Looking back over my life I realize I grew up with a terrible sense of worthlessness. My life was permeated with fear, anger, and hatred for any kind of authority. During my teen age years I developed the attitude that nobody was going to tell me how to run my life, not my parents, not my teachers, and   especially, not God. I didn’t need Him or anyone else, I had all the answers. As I entered young adulthood I considered myself “my own man,” had the world by the tail, and continued living the facade of not needing anybody. I lived the “tough guy” routine, doing anything to show others how “bad” I was, not realizing I was just a scared little kid that just needed to be loved and accepted.

         God allowed me to live this way until He decided to get my attention in January 1975 when my father died of a massive heart attack. I was almost twenty three at the time. Though we weren’t close at all, when someone in your family dies at the age of forty six it tends to get your attention. Some things were said at his funeral that made me think about the brevity and uncertainty of life and how important it is to know we have a personal relationship with God.

        It wasn’t long after the funeral that I got involved in my self-centered existence again and forgot most of what was said. But God had other plans. I had no plans of going to church or having anything to do with God’s people so He started sending them to me. In the year following my daddy’s death there were five or six different times that someone from the church would drop by to “witness” to me. Some shared God’s Word with compassion, some were like a bull in a china shop (one told me I was a snake in the grass) but they all had the same message, “You’re a sinner in need of a Savior.”

         Then it happened, I met the greatest soul-winner I have ever known (actually I had known him all my life but never in the capacity that God was about to use).

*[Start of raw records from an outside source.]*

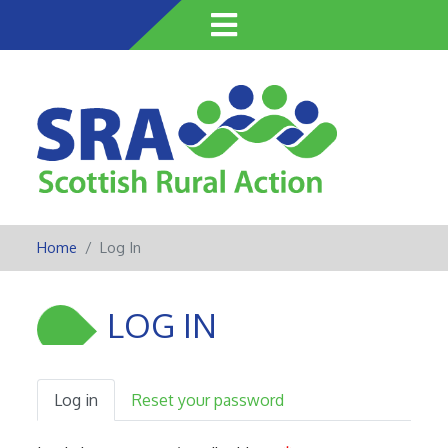
Skip
to
main
content
Home
Log In
LOG IN
Log in
Reset your password
Primary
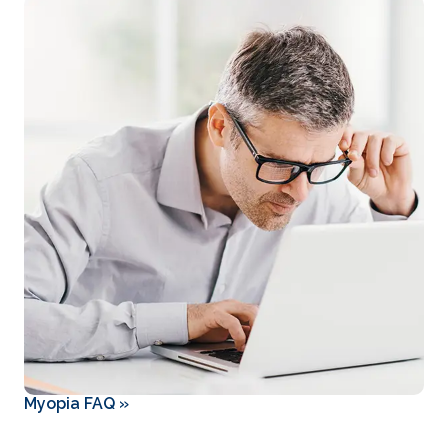
Myopia FAQ
»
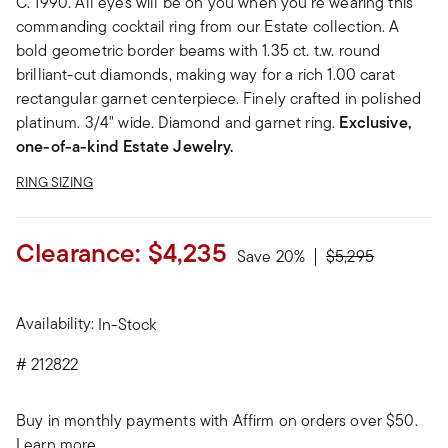
C. 1990. All eyes will be on you when you're wearing this
commanding cocktail ring from our Estate collection. A
bold geometric border beams with 1.35 ct. t.w. round
brilliant-cut diamonds, making way for a rich 1.00 carat
rectangular garnet centerpiece. Finely crafted in polished
platinum. 3/4" wide. Diamond and garnet ring.
Exclusive,
one-of-a-kind Estate Jewelry.
RING SIZING
Clearance:
$4,235
Price reduced fr
to
Save 20%
$5,295
Availability:
In-Stock
#
212822
Buy in monthly payments with Affirm on orders over $50.
Learn more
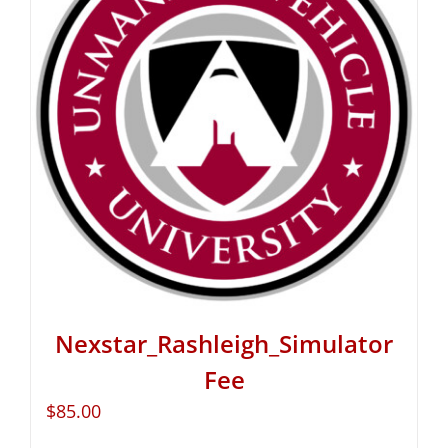
Nexstar_Rashleigh_Simulator
Fee
$
85.00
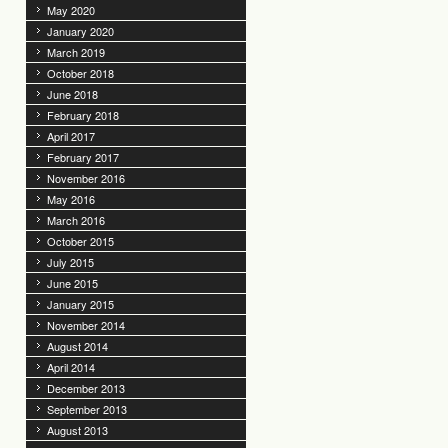
May 2020
January 2020
March 2019
October 2018
June 2018
February 2018
April 2017
February 2017
November 2016
May 2016
March 2016
October 2015
July 2015
June 2015
January 2015
November 2014
August 2014
April 2014
December 2013
September 2013
August 2013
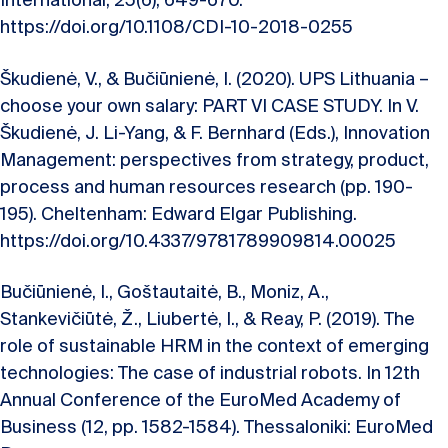
International, 25(6), 649-670.
https://doi.org/10.1108/CDI-10-2018-0255
Škudienė, V., & Bučiūnienė, I. (2020). UPS Lithuania –
choose your own salary: PART VI CASE STUDY. In V.
Škudienė, J. Li-Yang, & F. Bernhard (Eds.), Innovation
Management: perspectives from strategy, product,
process and human resources research (pp. 190-
195). Cheltenham: Edward Elgar Publishing.
https://doi.org/10.4337/9781789909814.00025
Bučiūnienė, I., Goštautaitė, B., Moniz, A.,
Stankevičiūtė, Ž., Liubertė, I., & Reay, P. (2019). The
role of sustainable HRM in the context of emerging
technologies: The case of industrial robots. In 12th
Annual Conference of the EuroMed Academy of
Business (12, pp. 1582-1584). Thessaloniki: EuroMed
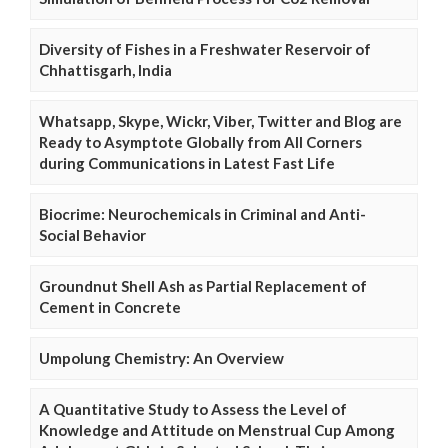
Diversity of Fishes in a Freshwater Reservoir of
Chhattisgarh, India
Whatsapp, Skype, Wickr, Viber, Twitter and Blog are
Ready to Asymptote Globally from All Corners
during Communications in Latest Fast Life
Biocrime: Neurochemicals in Criminal and Anti-
Social Behavior
Groundnut Shell Ash as Partial Replacement of
Cement in Concrete
Umpolung Chemistry: An Overview
A Quantitative Study to Assess the Level of
Knowledge and Attitude on Menstrual Cup Among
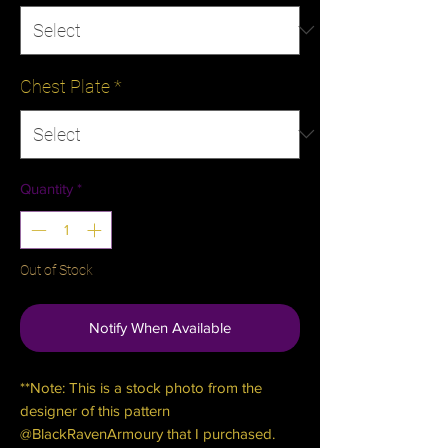
Chest Plate
*
Quantity
*
Out of Stock
Notify When Available
**Note: This is a stock photo from the
designer of this pattern
@BlackRavenArmoury that I purchased.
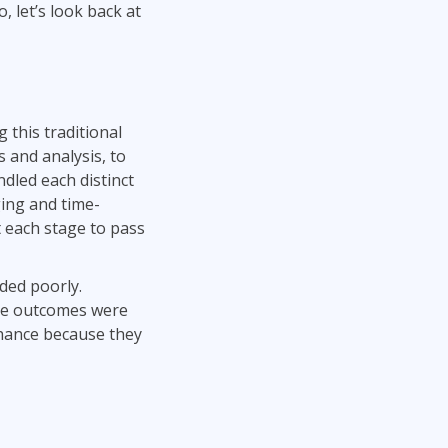
, let’s look back at
 this traditional
 and analysis, to
dled each distinct
ing and time-
t each stage to pass
nded poorly.
The outcomes were
nhance because they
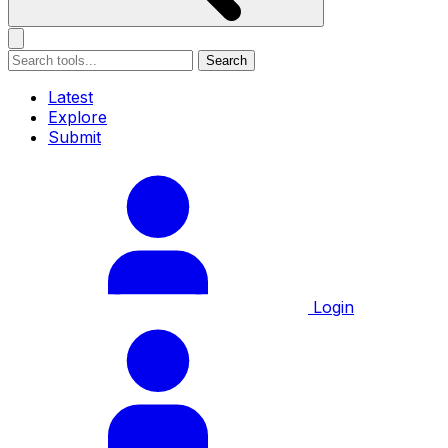
Search
Latest
Explore
Submit
Login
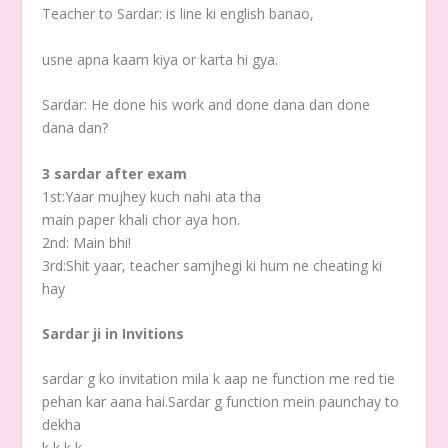
Teacher to Sardar: is line ki english banao,
usne apna kaam kiya or karta hi gya.
Sardar: He done his work and done dana dan done
dana dan?
3 sardar after exam
1st:Yaar mujhey kuch nahi ata tha
main paper khali chor aya hon.
2nd: Main bhi!
3rd:Shit yaar, teacher samjhegi ki hum ne cheating ki
hay
Sardar ji in Invitions
sardar g ko invitation mila k aap ne function me red tie
pehan kar aana hai.Sardar g function mein paunchay to
dekha
k k k k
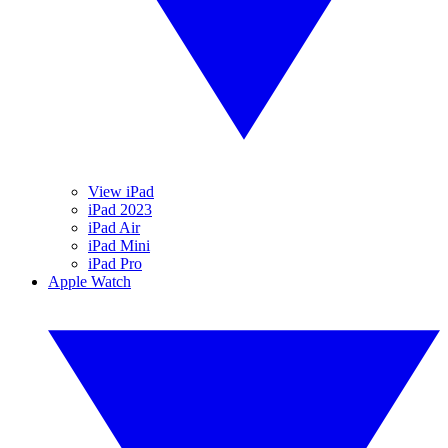
View iPad
iPad 2023
iPad Air
iPad Mini
iPad Pro
Apple Watch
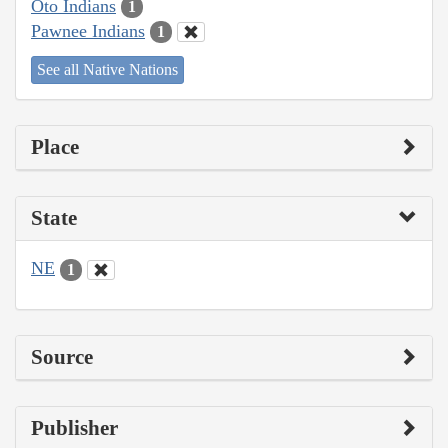
Oto Indians
1
Pawnee Indians
1
See all Native Nations
Place
State
NE
1
Source
Publisher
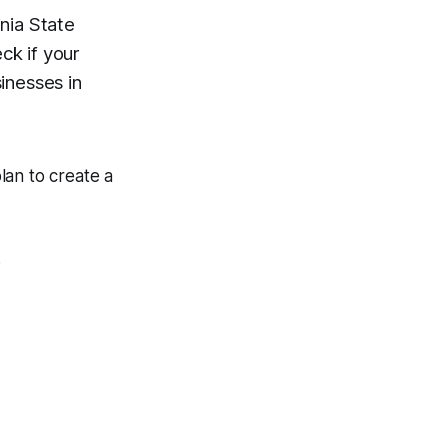
nia State
ck if your
inesses in
plan to create a
.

         My younger brother was born in 1954, had a normal childhood, popular in school, and seemed to have everything going for him. Then at age seventeen Doug was stricken with encephalitis. After two brain operations in thirty days and a large part of his right brain removed he was reduced to something like a wild beast. He was left with very limited short term memory and significant paralysis on his left side. We are grateful for all the people that God has brought into his life to help him along the way but in the initial days after bringing him home from the hospital we thank God and a loving mother for helping him progress into the gentle and loving person we know today.

          There is one characteristic about Doug that makes what he did in my life so interesting i.e., most of the time he won’t initiate a conversation with anyone. If you talk to him he will answer but very seldom will he initiate the conversation.

          We were at our aunts’ house in Hickory for a family gathering the Christmas prior to my conversion in February. For some reason I volunteered to take Doug back home. Looking back on that I realize how unusual it was for me to volunteer to do anything for anyone but when God sets His sights on you there is nothing you can do to control the circumstances He engineers.

           We had been riding in silence for about thirty minutes (I was probably listening to the radio, you know, in my own little world) when “out of the blue” thirteen words were uttered that would impact my life for all eternity. Doug said “I cussed mama the other day but I asked Jesus to forgive me”. Thirteen words, then silence.

           In the ensuing days until my conversion a couple of months later there was anything but silence in my heart and mind. At some point during this time I remember thinking “Here I am, acting like I have the world by the tail, have all the answers, but this guy, with part of his brain gone has more sense than I do, i.e. he knows where forgiveness comes from”. I am grateful for all the times people came and shared God’s plan of salvation with me. I don’t remember the details of what they shared but I do remember the thing that stands out in my mind about what they told me was I was a sinner in need of a Savior. The thing that God said so emphatically to me through Doug was “I want to forgive you of all your sins”. This simple thirteen word sermon, delivered in about ten seconds, did more to get my attention than all the other things that were said to me in the months leading up to my life changing encounter with God.